In un baretto d’artisti di New York mi trovate al banco, a farneticare da solo e a bere gin e angostura. Vengo da un pianeta di nome Anthea, cosparso ormai di detriti atomici e senza più fonti d’energia. Avevo carburante per un solo viaggio. L’ultima speranza per quel che restava del mio popolo. E anche per salvare la Terra dalla stessa sorte.
Una missione preparata con cura, la mia. Quindici anni a studiare le trasmissioni televisive della classe media americana. A imparare classifiche del baseball, e marche d’automobili, e altre cose inutili. A esercitarmi a sopportare la forza di gravità. Se non ci credete, nel Kentucky c’è un contadino che vi mostrerà per pochi dollari la mia navicella monoposto.
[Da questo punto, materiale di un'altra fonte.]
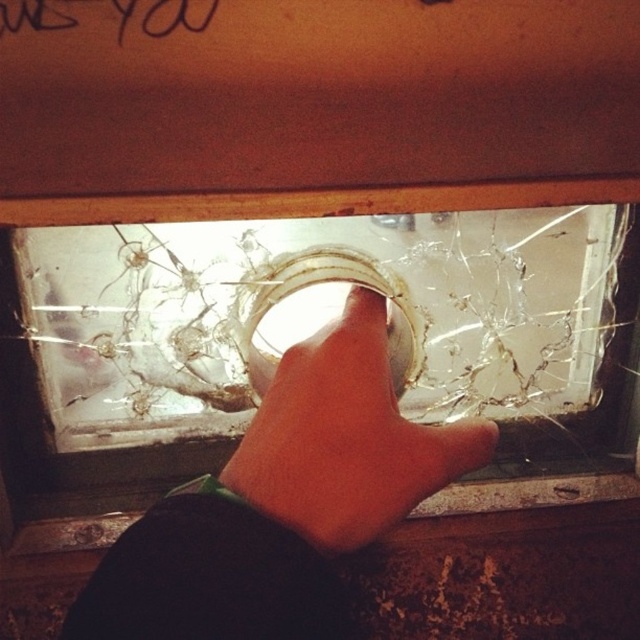 Can you confirm if light skin hand at center is taller than smooth skin hand at center?

Yes.

Which is above, light skin hand at center or smooth skin hand at center?

smooth skin hand at center is above.

Find the location of a particular element. The width and height of the screenshot is (640, 640). light skin hand at center is located at coordinates coord(282,502).

Does transparent glass window at center appear over light skin hand at center?

Yes, transparent glass window at center is above light skin hand at center.

Is point (570, 278) positioned after point (323, 579)?

Yes, it is.

Does point (458, 348) lie behind point (129, 577)?

Yes, it is behind point (129, 577).

Find the location of a particular element. transparent glass window at center is located at coordinates (298, 289).

Does transparent glass window at center appear on the left side of black ink writing at upper left?

Incorrect, transparent glass window at center is not on the left side of black ink writing at upper left.

Does transparent glass window at center appear over black ink writing at upper left?

No.

Which is behind, point (554, 307) or point (116, 12)?

Positioned behind is point (554, 307).

What are the coordinates of `transparent glass window at center` in the screenshot? It's located at (298, 289). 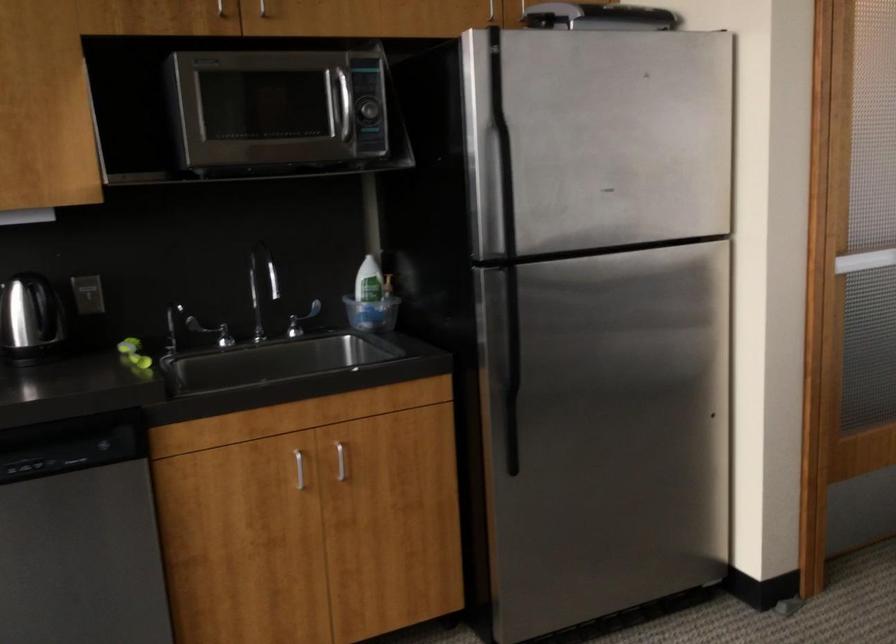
Ma osservatemi bene: sono alto, esile ed esangue come un elfo, il volto quasi femmineo. Sembro un uccello senza peso dalle dita lunghe e sottili, un migratore stanco, un Amleto dai capelli bianchi, uno straniero gentile. Se poteste vedere una radiografia della mia struttura ossea rimarreste stupefatti perché non ho coccige né sterno. Il mio corpo non è provvisto di peli o unghie, e non ho bisogno di dormire: i miei occhi hanno iridi verticali e ipersensibili, come quelle dei gatti.
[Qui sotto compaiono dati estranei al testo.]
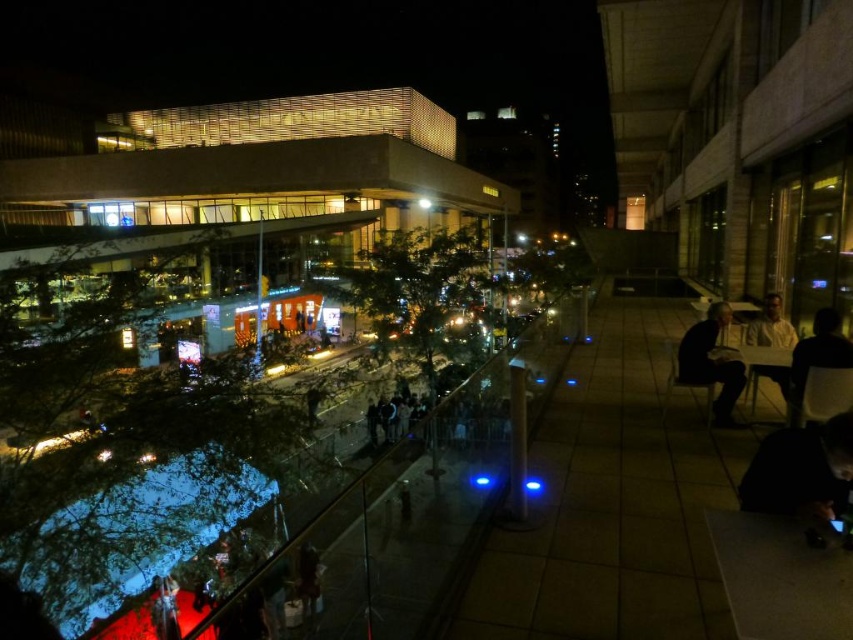 Question: Which of the following is the closest to the observer?

Choices:
 (A) dark brown leather chair at right
 (B) white matte shirt at right

Answer: (A)

Question: From the image, what is the correct spatial relationship of dark fabric bag at lower right in relation to white matte shirt at right?

Choices:
 (A) left
 (B) right

Answer: (A)

Question: Does matte glass building at center appear on the left side of dark brown leather chair at right?

Choices:
 (A) no
 (B) yes

Answer: (B)

Question: Does dark gray fabric jacket at right appear under white matte shirt at right?

Choices:
 (A) yes
 (B) no

Answer: (A)

Question: Based on their relative distances, which object is farther from the dark gray fabric jacket at right?

Choices:
 (A) matte glass building at center
 (B) white matte shirt at right

Answer: (A)

Question: Estimate the real-world distances between objects in this image. Which object is farther from the dark gray fabric jacket at right?

Choices:
 (A) dark brown leather chair at right
 (B) dark fabric bag at lower right

Answer: (B)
Osservate il mio sorriso strano e lieve, d’una malinconia ultraterrena. Ascoltate la mia lingua sconosciuta, liquida, triste, piena di vocali. Ma non vi avvicinate, perché ho paura e non so più qual è il mio scopo. Sono diventato più umano degli uomini. Provo solo nostalgia, e mi ubriaco, e piango per il destino scellerato del mondo.